Stefano Giust (intervista)    di Andrea Ferraris





’Stefano Giust, batteria, percussioni elettroniche, composizione. Nato il 22 marzo 1968 ad Unterseen in Svizzera, vive oggi a Pordenone. Autodidatta poco ortodosso, a quattordici anni inizia a registrare la sua musica con il progetto sperimentale solista Opera che pubblica in quegli anni con l'etichetta Old Europa Cafe AVS. Ad oggi ha registrato oltre cinquanta album a suo nome e come co-leader, in ambito improvvisativo, avant-jazz e di musica elettronica… ha suonato con Dominik Gawara, Daniele Pagliero, Roy Paci, Fred Casadei, Sakis Papadimitriou, Giorgia Sylleou, Gianni Gebbia, Carlo Actis Dato, Luc Ex, Jacopo Andreini, Bartolomeo Sailer (Wang Inc.), Luca e Alessandro Cartolari, Mat Pogo, Andrea Biondello, Giorgio Pacorig, Fabio Sfregola, Luigi ‘Lullo’ Mosso, L. P. Young, Ivan Pilat, Sergio Fedele, Vito Maria Laforgia, Giuseppe Mariani, Andrej Bako, Karen O'Brien, Gareth Mitchell, Andy Diagram, Michel Le Maigne, Sergio Cacherano Staropoli, Luciano Caruso, Edoardo Ricci, Stefano Bartolini, Gianni Lenoci, Norontaco Bagus Kentus, Marcello Magliocchi, Igor Alban Chevalier, Michele Brieda, Roberto Ottaviano, Domenico Caliri, Lorenzo Commisso, Marco Crestani, Alessandro Boscolo, Walter Belloni, Valeria ‘Zazie’ Martini, il poeta Federico Tavan; con i gruppi Le Bambine, Orbitale Trio, Gbur, Margine, Kongrosian Trio, Ipersensity, Babelis Project, Nudocrudo, Maisie, Trio Solzenicyn, Roy Paci’s Furious Alchemy Collective 2005, Suonimmagine, Papiers Collés, i londinesi Rediffusion e DIN-Collective, Squame, Skinstrings…etc’
Credo che questo piccolo estrapolato dalla biografia di Giust dovrebbe automaticamente destare l’interesse di un qualsiasi appassionato di musica, ma se la pillola non bastasse ancora credo che sia utile sapere che il nostro è il ‘boss’ della Setola di Maiale.

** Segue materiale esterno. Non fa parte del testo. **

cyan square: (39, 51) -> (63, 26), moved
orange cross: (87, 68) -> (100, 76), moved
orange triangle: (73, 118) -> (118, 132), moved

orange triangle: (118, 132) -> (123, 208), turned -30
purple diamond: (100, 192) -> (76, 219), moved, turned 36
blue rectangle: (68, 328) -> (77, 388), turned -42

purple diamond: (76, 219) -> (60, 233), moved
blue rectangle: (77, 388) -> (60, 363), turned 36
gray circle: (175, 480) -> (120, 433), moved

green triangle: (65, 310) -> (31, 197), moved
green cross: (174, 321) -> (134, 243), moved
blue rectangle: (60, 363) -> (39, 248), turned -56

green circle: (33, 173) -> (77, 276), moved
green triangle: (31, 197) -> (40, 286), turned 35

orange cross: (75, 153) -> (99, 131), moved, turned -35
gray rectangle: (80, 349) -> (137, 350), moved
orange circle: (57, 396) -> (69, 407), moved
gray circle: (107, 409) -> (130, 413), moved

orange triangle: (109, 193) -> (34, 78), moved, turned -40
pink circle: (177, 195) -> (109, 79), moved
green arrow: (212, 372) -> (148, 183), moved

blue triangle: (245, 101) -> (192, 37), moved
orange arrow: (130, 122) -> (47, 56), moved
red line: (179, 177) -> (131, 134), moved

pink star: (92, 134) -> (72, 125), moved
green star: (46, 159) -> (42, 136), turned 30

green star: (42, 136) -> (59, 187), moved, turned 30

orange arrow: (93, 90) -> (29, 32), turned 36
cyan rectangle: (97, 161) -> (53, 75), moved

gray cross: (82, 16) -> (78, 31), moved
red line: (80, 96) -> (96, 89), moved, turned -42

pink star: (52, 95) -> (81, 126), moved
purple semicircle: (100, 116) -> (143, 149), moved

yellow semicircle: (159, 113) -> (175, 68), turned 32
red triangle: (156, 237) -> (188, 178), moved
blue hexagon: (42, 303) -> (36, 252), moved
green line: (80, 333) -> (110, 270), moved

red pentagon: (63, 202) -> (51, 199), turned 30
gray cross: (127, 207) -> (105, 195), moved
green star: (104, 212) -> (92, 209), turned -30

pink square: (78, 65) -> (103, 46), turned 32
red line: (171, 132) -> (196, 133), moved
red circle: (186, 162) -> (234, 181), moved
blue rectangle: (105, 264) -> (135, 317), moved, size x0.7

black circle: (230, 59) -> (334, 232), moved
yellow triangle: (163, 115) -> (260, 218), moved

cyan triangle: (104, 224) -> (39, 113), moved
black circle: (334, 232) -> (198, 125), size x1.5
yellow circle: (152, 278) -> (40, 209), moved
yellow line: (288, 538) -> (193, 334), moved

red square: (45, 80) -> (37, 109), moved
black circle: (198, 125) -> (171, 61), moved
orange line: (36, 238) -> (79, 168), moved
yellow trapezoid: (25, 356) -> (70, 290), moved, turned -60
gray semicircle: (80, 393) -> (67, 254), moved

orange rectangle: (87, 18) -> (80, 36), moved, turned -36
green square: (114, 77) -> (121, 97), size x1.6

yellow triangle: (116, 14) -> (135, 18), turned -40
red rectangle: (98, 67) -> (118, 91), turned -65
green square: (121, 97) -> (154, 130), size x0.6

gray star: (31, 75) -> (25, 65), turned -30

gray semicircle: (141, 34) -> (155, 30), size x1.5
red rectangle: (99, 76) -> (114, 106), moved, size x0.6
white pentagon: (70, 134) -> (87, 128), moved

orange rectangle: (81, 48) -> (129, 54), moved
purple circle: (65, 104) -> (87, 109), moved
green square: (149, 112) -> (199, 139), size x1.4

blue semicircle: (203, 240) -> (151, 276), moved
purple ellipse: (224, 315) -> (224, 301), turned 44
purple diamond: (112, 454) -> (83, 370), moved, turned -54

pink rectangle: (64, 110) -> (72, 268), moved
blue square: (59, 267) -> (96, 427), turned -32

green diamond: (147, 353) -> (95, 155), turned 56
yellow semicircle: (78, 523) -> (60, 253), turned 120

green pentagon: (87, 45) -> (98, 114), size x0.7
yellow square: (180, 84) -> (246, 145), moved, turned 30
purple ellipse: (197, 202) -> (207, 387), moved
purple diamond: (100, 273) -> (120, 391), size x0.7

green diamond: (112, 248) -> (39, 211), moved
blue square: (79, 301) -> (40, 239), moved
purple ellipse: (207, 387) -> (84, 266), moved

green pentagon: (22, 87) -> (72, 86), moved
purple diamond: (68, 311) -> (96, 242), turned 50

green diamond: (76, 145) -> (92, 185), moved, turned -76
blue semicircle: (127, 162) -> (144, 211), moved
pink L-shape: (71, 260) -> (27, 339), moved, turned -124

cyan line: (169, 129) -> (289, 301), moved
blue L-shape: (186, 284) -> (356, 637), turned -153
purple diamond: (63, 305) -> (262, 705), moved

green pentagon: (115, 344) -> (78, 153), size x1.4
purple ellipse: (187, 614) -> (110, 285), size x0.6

Se siete nuovi all’etichetta credo che sia importante sapere che affrontando ‘musiche non convenzionali’ a 360° la cdr label annovera in catalogo lavori di gente come Roy Paci, Gianni Gebbia, Anatrofobia e Gareth Mitchell che per chi non lo ricordasse aveva inciso sia con Philosopher Stone che con gli AMP. Ma essendo Giust iperprolifico, anche per ciò che concerne le risposte, non mi dilungherò ulteriormente visto che lui vi dirà tutto quello che volete sapere e di più.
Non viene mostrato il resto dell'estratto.